For a 95% confidence level, $z^{\ast }=1.96$ , so

  $\begin{array}{c}ME=z^{\ast }\times SE\left({\widehat{p}}_A-{\widehat{p}}_B\right)\\ =1.96\times 0.0622\\ =0.1220\end{array}$

So, the 95% confidence interval is

  $\begin{array}{c}\left({\widehat{p}}_A-{\widehat{p}}_B\right)\pm ME=\left(0.75-0.61\right)\pm 0.1220\\ =0.14\pm 0.1220\\ =\left(0.0169,0.2609\right)\end{array}$

95 percent confidence interval for the proportion difference of people who received treatment A and said that this pain reliever was beneficial and that this pain reliever was beneficial for people who received treatment B and said it was effective (0.0169. 0.2609).
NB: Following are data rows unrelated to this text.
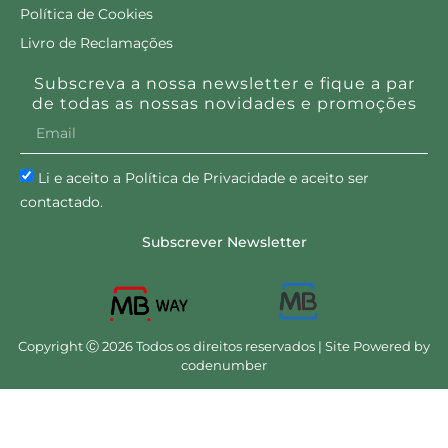
Política de Cookies
Livro de Reclamações
Subscreva a nossa newsletter e fique a par
de todas as nossas novidades e promoções
Li e aceito a Política de Privacidade e aceito ser
contactado.
Subscrever Newsletter
Copyright Ⓒ 2026 Todos os direitos reservados | Site Powered by
codenumber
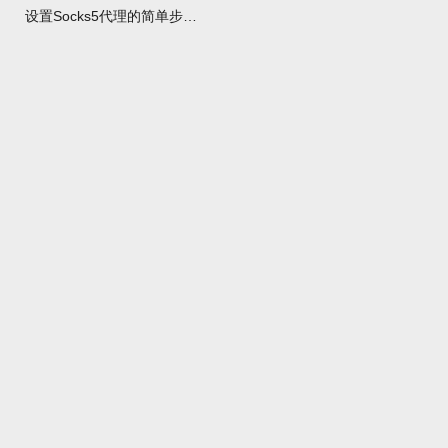
设置Socks5代理的简单步骤与实用技巧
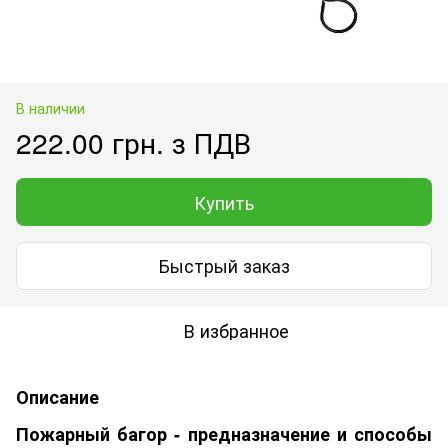
В наличии
222.00 грн. з ПДВ
Купить
Быстрый заказ
В избранное
Описание
Пожарный багор - предназначение и способы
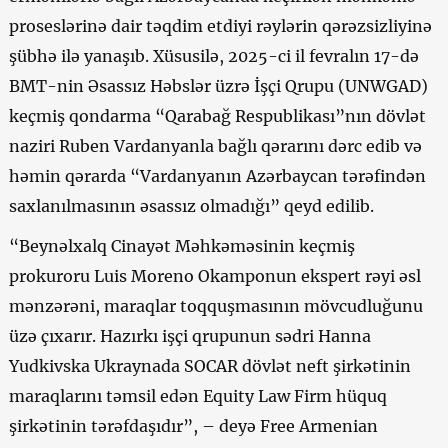
proseslərinə dair təqdim etdiyi rəylərin qərəzsizliyinə
şübhə ilə yanaşıb. Xüsusilə, 2025-ci il fevralın 17-də
BMT-nin Əsassız Həbslər üzrə İşçi Qrupu (UNWGAD)
keçmiş qondarma “Qarabağ Respublikası”nın dövlət
naziri Ruben Vardanyanla bağlı qərarını dərc edib və
həmin qərarda “Vardanyanın Azərbaycan tərəfindən
saxlanılmasının əsassız olmadığı” qeyd edilib.
“Beynəlxalq Cinayət Məhkəməsinin keçmiş
prokuroru Luis Moreno Okamponun ekspert rəyi əsl
mənzərəni, maraqlar toqquşmasının mövcudluğunu
üzə çıxarır. Hazırkı işçi qrupunun sədri Hanna
Yudkivska Ukraynada SOCAR dövlət neft şirkətinin
maraqlarını təmsil edən Equity Law Firm hüquq
şirkətinin tərəfdaşıdır”, – deyə Free Armenian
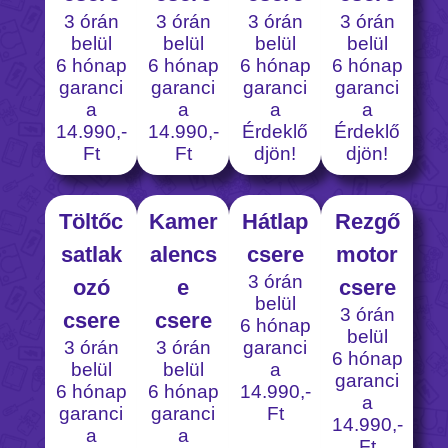
3 órán
3 órán
3 órán
3 órán
belül
belül
belül
belül
6 hónap
6 hónap
6 hónap
6 hónap
garanci
garanci
garanci
garanci
a
a
a
a
14.990,-
14.990,-
Érdeklő
Érdeklő
Ft
Ft
djön!
djön!
Töltőc
Kamer
Hátlap
Rezgő
satlak
alencs
csere
motor
3 órán
ozó
e
csere
belül
3 órán
csere
csere
6 hónap
belül
3 órán
3 órán
garanci
6 hónap
belül
belül
a
garanci
6 hónap
6 hónap
14.990,-
a
garanci
garanci
Ft
14.990,-
a
a
Ft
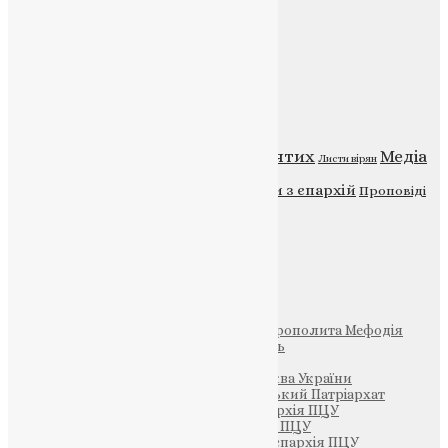
Контакти
Публічна оферта
Категорії
Відео
ENG - News
Житія святих
Медіа
Діти
Листи вірян
Новини
Молитва
Новини з єпархій
Проповіді
Фото
Свята
Інші
Фонд Пам’яті Блаженнішого Митрополита Мефодія
Парафія Святих Жон-Мироносиць
Патріархія ПЦУ (УАПЦ)
Офіційна сторінка – Помісна Церква України
Вселенський Константинопольський Патріархат
Тернопільсько-Кременецька єпархія ПЦУ
Тернопільсько-Бучацька єпархія ПЦУ
Тернопільсько-Теребовлянська єпархія ПЦУ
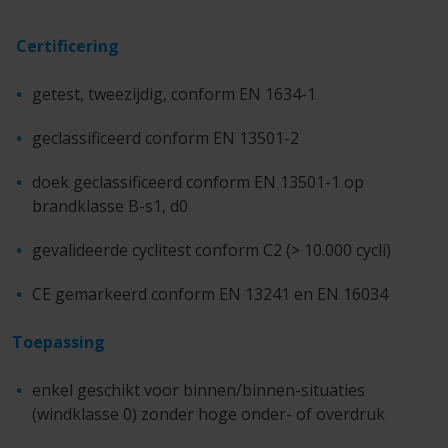
Certificering
getest, tweezijdig, conform EN 1634-1
geclassificeerd conform EN 13501-2
doek geclassificeerd conform EN 13501-1 op
brandklasse B-s1, d0
gevalideerde cyclitest conform C2 (> 10.000 cycli)
CE gemarkeerd conform EN 13241 en EN 16034
Toepassing
enkel geschikt voor binnen/binnen-situaties
(windklasse 0) zonder hoge onder- of overdruk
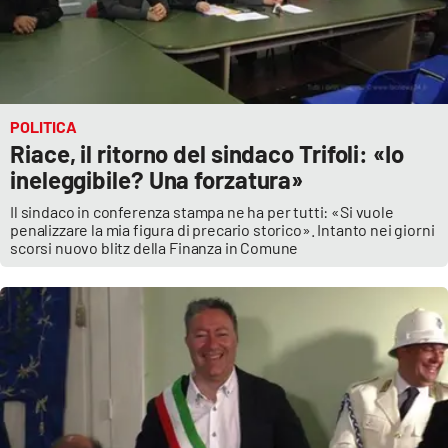
POLITICA
Riace, il ritorno del sindaco Trifoli: «Io
ineleggibile? Una forzatura»
Il sindaco in conferenza stampa ne ha per tutti: «Si vuole
penalizzare la mia figura di precario storico». Intanto nei giorni
scorsi nuovo blitz della Finanza in Comune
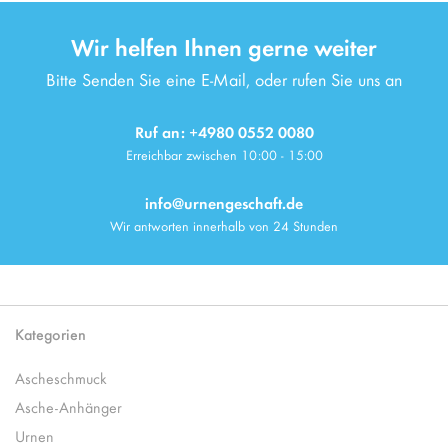
Wir helfen Ihnen gerne weiter
Bitte Senden Sie eine E-Mail, oder rufen Sie uns an
Ruf an: +4980 0552 0080
Erreichbar zwischen 10:00 - 15:00
info@urnengeschaft.de
Wir antworten innerhalb von 24 Stunden
Kategorien
Ascheschmuck
Asche-Anhänger
Urnen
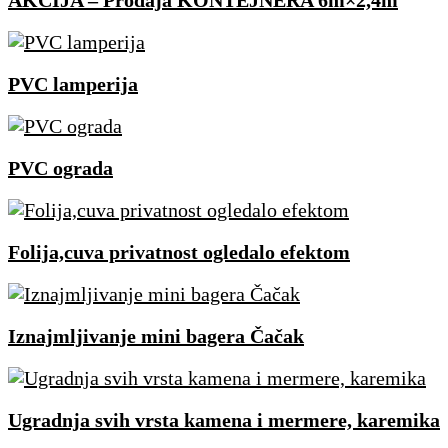
AKCIJA – Prodaja KONTEJNERA 6m×2,4m
PVC lamperija
PVC ograda
Folija,cuva privatnost ogledalo efektom
Iznajmljivanje mini bagera Čačak
Ugradnja svih vrsta kamena i mermere, karemika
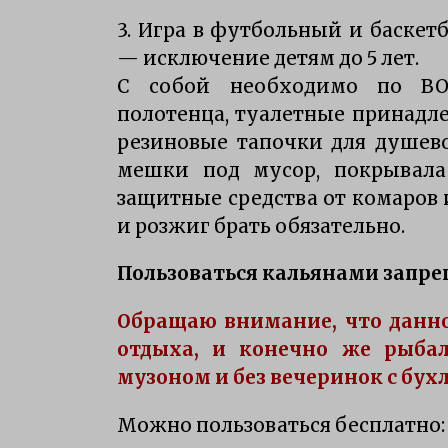
3. Игра в футбольный и баске
— исключение детям до 5 лет.
С собой необходимо по ВО
полотенца, туалетные принадле
резиновые тапочки для душево
мешки под мусор, покрывала
защитные средства от комаров 
и розжиг брать обязательно.
Пользоваться кальянами запре
Обращаю внимание, что данно
отдыха, и конечно же рыба
музоном и без вечеринок с бух
Можно пользоваться бесплатно:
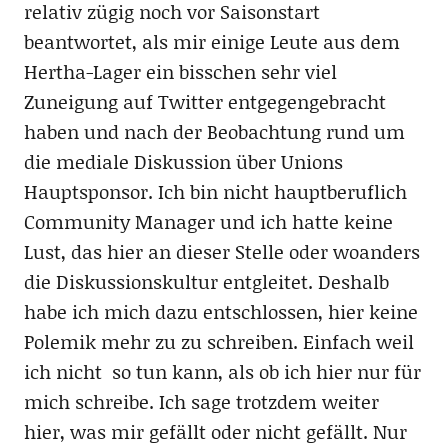
relativ zügig noch vor Saisonstart
beantwortet, als mir einige Leute aus dem
Hertha-Lager ein bisschen sehr viel
Zuneigung auf Twitter entgegengebracht
haben und nach der Beobachtung rund um
die mediale Diskussion über Unions
Hauptsponsor. Ich bin nicht hauptberuflich
Community Manager und ich hatte keine
Lust, das hier an dieser Stelle oder woanders
die Diskussionskultur entgleitet. Deshalb
habe ich mich dazu entschlossen, hier keine
Polemik mehr zu zu schreiben. Einfach weil
ich nicht so tun kann, als ob ich hier nur für
mich schreibe. Ich sage trotzdem weiter
hier, was mir gefällt oder nicht gefällt. Nur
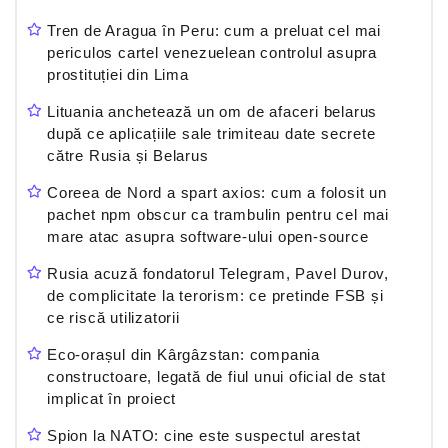
Tren de Aragua în Peru: cum a preluat cel mai
periculos cartel venezuelean controlul asupra
prostituției din Lima
Lituania anchetează un om de afaceri belarus
după ce aplicațiile sale trimiteau date secrete
către Rusia și Belarus
Coreea de Nord a spart axios: cum a folosit un
pachet npm obscur ca trambulin pentru cel mai
mare atac asupra software-ului open-source
Rusia acuză fondatorul Telegram, Pavel Durov,
de complicitate la terorism: ce pretinde FSB și
ce riscă utilizatorii
Eco-orașul din Kârgâzstan: compania
constructoare, legată de fiul unui oficial de stat
implicat în proiect
Spion la NATO: cine este suspectul arestat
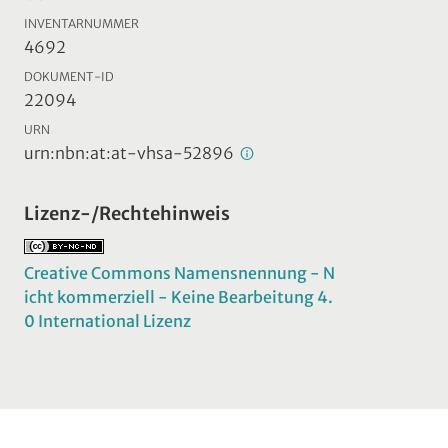
INVENTARNUMMER
4692
DOKUMENT-ID
22094
URN
urn:nbn:at:at-vhsa-52896
Lizenz-/Rechtehinweis
Creative Commons Namensnennung - N
icht kommerziell - Keine Bearbeitung 4.
0 International Lizenz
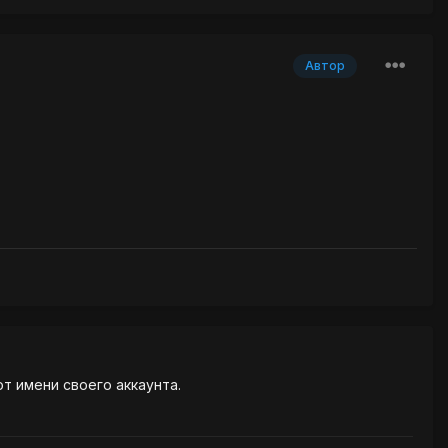
Автор
от имени своего аккаунта.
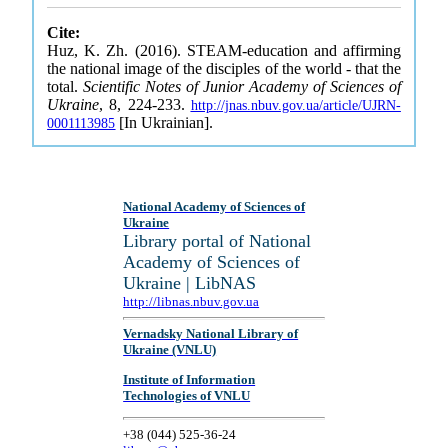
Cite:
Huz, K. Zh. (2016). STEAM-education and affirming
the national image of the disciples of the world - that the
total.
Scientific Notes of Junior Academy of Sciences of
Ukraine
, 8, 224-233.
http://jnas.nbuv.gov.ua/article/UJRN-
[In Ukrainian].
0001113985
National Academy of Sciences of
Ukraine
Library portal of National
Academy of Sciences of
Ukraine | LibNAS
http://libnas.nbuv.gov.ua
Vernadsky National Library of
Ukraine (VNLU)
Institute of Information
Technologies of VNLU
+38 (044) 525-36-24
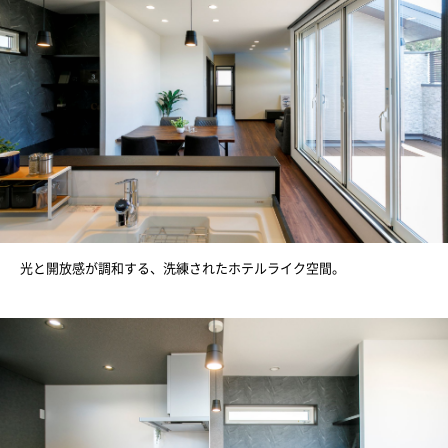
光と開放感が調和する、洗練されたホテルライク空間。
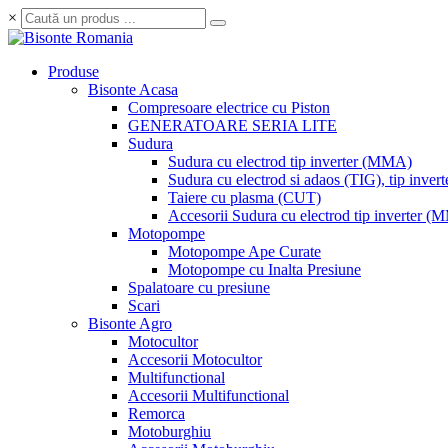
×
Produse
Bisonte Acasa
Compresoare electrice cu Piston
GENERATOARE SERIA LITE
Sudura
Sudura cu electrod tip inverter (MMA)
Sudura cu electrod si adaos (TIG), tip invert
Taiere cu plasma (CUT)
Accesorii Sudura cu electrod tip inverter 
Motopompe
Motopompe Ape Curate
Motopompe cu Inalta Presiune
Spalatoare cu presiune
Scari
Bisonte Agro
Motocultor
Accesorii Motocultor
Multifunctional
Accesorii Multifunctional
Remorca
Motoburghiu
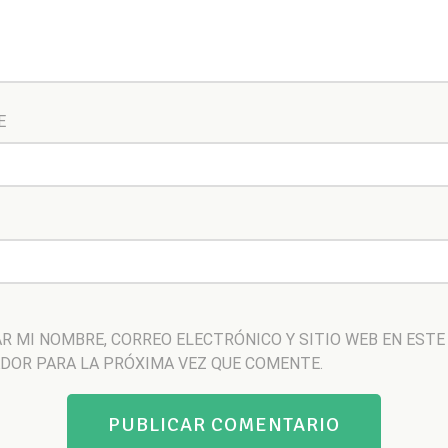
E
R MI NOMBRE, CORREO ELECTRÓNICO Y SITIO WEB EN ESTE
DOR PARA LA PRÓXIMA VEZ QUE COMENTE.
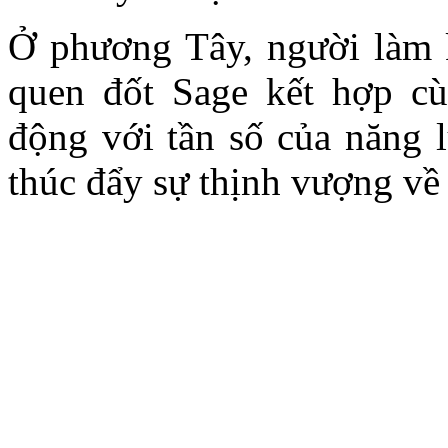
Ở phương Tây, người làm 
quen đốt Sage kết hợp cù
động với tần số của năng 
thúc đẩy sự thịnh vượng về t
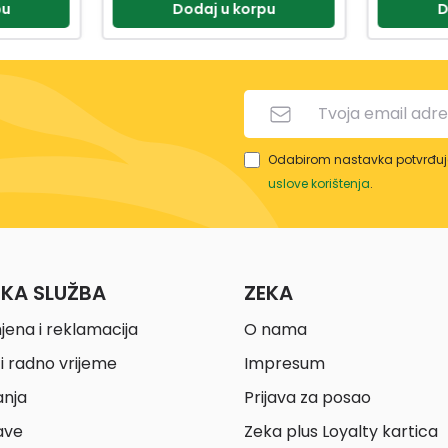
pu
Dodaj u korpu
Odabirom nastavka potvrđuje
uslove korištenja
.
ČKA SLUŽBA
ZEKA
jena i reklamacija
O nama
i radno vrijeme
Impresum
anja
Prijava za posao
ave
Zeka plus Loyalty kartica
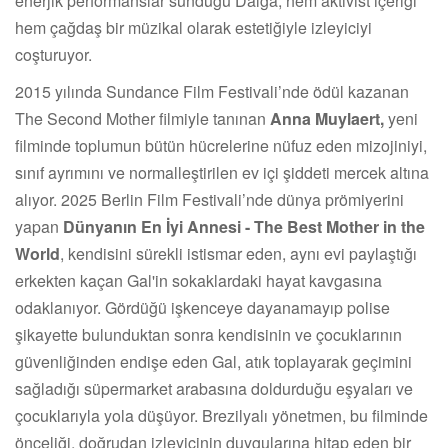
enerjik performanslar sunduğu Dalga, hem aktivist içeriği
hem çağdaş bir müzikal olarak estetiğiyle izleyiciyi
coşturuyor.
2015 yılında Sundance Film Festivali’nde ödül kazanan
The Second Mother filmiyle tanınan
Anna Muylaert,
yeni
filminde toplumun bütün hücrelerine nüfuz eden mizojiniyi,
sınıf ayrımını ve normalleştirilen ev içi şiddeti mercek altına
alıyor. 2025 Berlin Film Festivali’nde dünya prömiyerini
yapan
Dünyanın En İyi Annesi - The Best Mother in the
World
, kendisini sürekli istismar eden, aynı evi paylaştığı
erkekten kaçan Gal'in sokaklardaki hayat kavgasına
odaklanıyor. Gördüğü işkenceye dayanamayıp polise
şikayette bulunduktan sonra kendisinin ve çocuklarının
güvenliğinden endişe eden Gal, atık toplayarak geçimini
sağladığı süpermarket arabasına doldurduğu eşyaları ve
çocuklarıyla yola düşüyor. Brezilyalı yönetmen, bu filminde
önceliği, doğrudan izleyicinin duygularına hitap eden bir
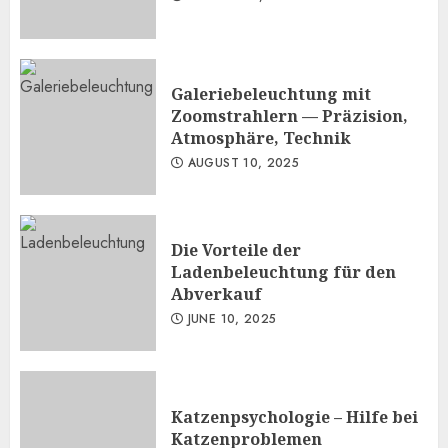
Galeriebeleuchtung mit
Zoomstrahlern — Präzision,
Atmosphäre, Technik
AUGUST 10, 2025
Die Vorteile der
Ladenbeleuchtung für den
Abverkauf
JUNE 10, 2025
Katzenpsychologie – Hilfe bei
Katzenproblemen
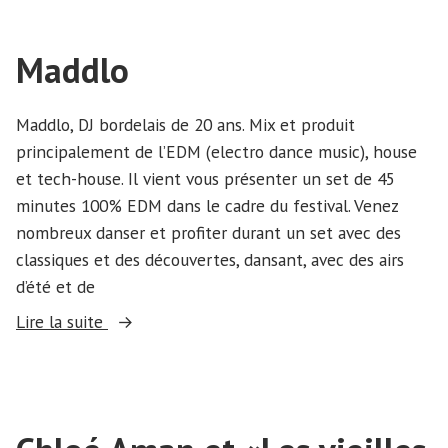
Maddlo
Maddlo, DJ bordelais de 20 ans. Mix et produit
principalement de l’EDM (electro dance music), house
et tech-house. Il vient vous présenter un set de 45
minutes 100% EDM dans le cadre du festival. Venez
nombreux danser et profiter durant un set avec des
classiques et des découvertes, dansant, avec des airs
d’été et de
« Maddlo »
Lire la suite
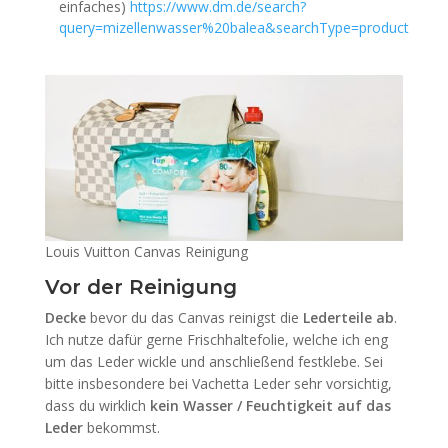
einfaches)
https://www.dm.de/search?
query=mizellenwasser%20balea&searchType=product
Louis Vuitton Canvas Reinigung
Vor der Reinigung
Decke
bevor du das Canvas reinigst die
Lederteile
ab
.
Ich nutze dafür gerne Frischhaltefolie, welche ich eng
um das Leder wickle und anschließend festklebe. Sei
bitte insbesondere bei Vachetta Leder sehr vorsichtig,
dass du wirklich
kein Wasser / Feuchtigkeit auf das
Leder
bekommst.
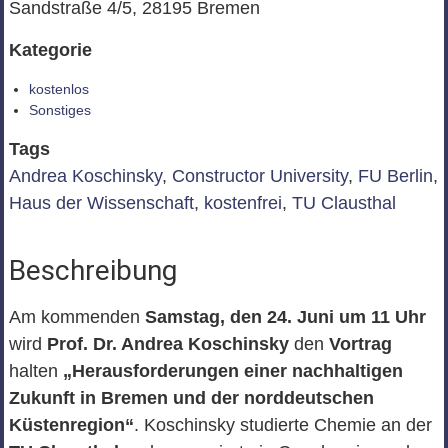
Sandstraße 4/5, 28195 Bremen
Kategorie
kostenlos
Sonstiges
Tags
Andrea Koschinsky
,
Constructor University
,
FU Berlin
,
Haus der Wissenschaft
,
kostenfrei
,
TU Clausthal
Beschreibung
Am kommenden
Samstag, den 24. Juni um 11 Uhr
wird
Prof. Dr. Andrea Koschinsky
den
Vortrag
halten
„Herausforderungen einer nachhaltigen
Zukunft in Bremen und der norddeutschen
Küstenregion“
. Koschinsky studierte Chemie an der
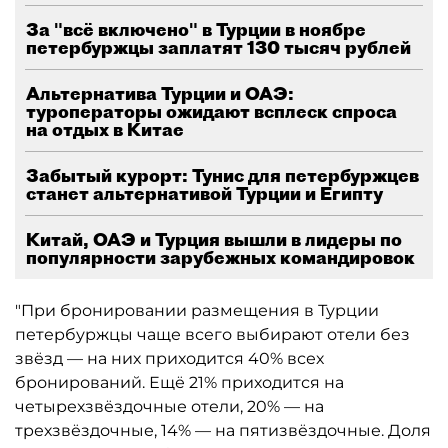
За "всё включено" в Турции в ноябре
петербуржцы заплатят 130 тысяч рублей
Альтернатива Турции и ОАЭ:
туроператоры ожидают всплеск спроса
на отдых в Китае
Забытый курорт: Тунис для петербуржцев
станет альтернативой Турции и Египту
Китай, ОАЭ и Турция вышли в лидеры по
популярности зарубежных командировок
"При бронировании размещения в Турции
петербуржцы чаще всего выбирают отели без
звёзд — на них приходится 40% всех
бронирований. Ещё 21% приходится на
четырехзвёздочные отели, 20% — на
трехзвёздочные, 14% — на пятизвёздочные. Доля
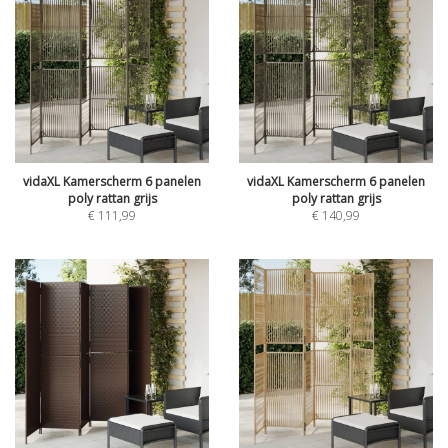
vidaXL Kamerscherm 6 panelen
vidaXL Kamerscherm 6 panelen
poly rattan grijs
poly rattan grijs
€
111,99
€
140,99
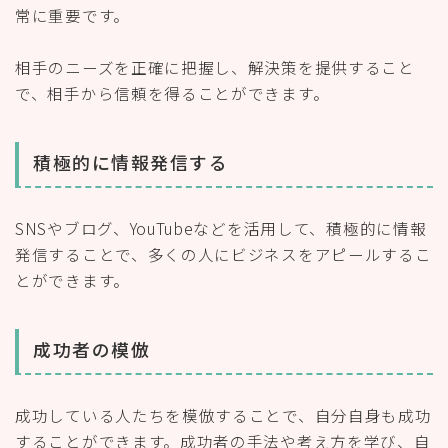
常に重要です。
相手のニーズを正確に把握し、解決策を提供すること
で、相手から信頼を得ることができます。
積極的に情報発信する
SNSやブログ、YouTubeなどを活用して、積極的に情報
発信することで、多くの人にビジネスをアピールするこ
とができます。
成功者の模倣
成功している人たちを模倣することで、自分自身も成功
することができます。成功者の手法や考え方を学び、自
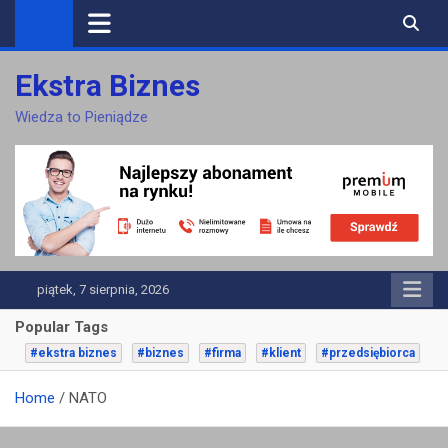
Skip
to
content
Ekstra Biznes
Wiedza to Pieniądze
piątek, 7 sierpnia, 2026
Popular Tags
#ekstra biznes
#biznes
#firma
#klient
#przedsiębiorca
Home
NATO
This indicates that 1.7% to 26% more users explore that treatment A is safe.

(e)

To determine

To Explain: about the including the zero in the interval and the meaning of this.

Explanation of Solution

No, 0.0 is not included in this interval. This means 0 is not the difference 's probable value. it might assume that the efficacy of treatment A and treatment B for joint pain differ.

(f)

To determine

To Explain: the reason that the results in part (c) and (e) looks contradictory, if want to compare the effectiveness of these two pain relievers and the find the correct approach.

Explanation of Solution

There is required to need to estimate the standard deviation of the difference if there is required to estimate the difference in the proportions of individuals that will find these treatments successful. The difference cannot be explained by two separate confidence intervals. If there is required to evaluate the efficacy of these two pain relievers, the two-sample method is the right strategy.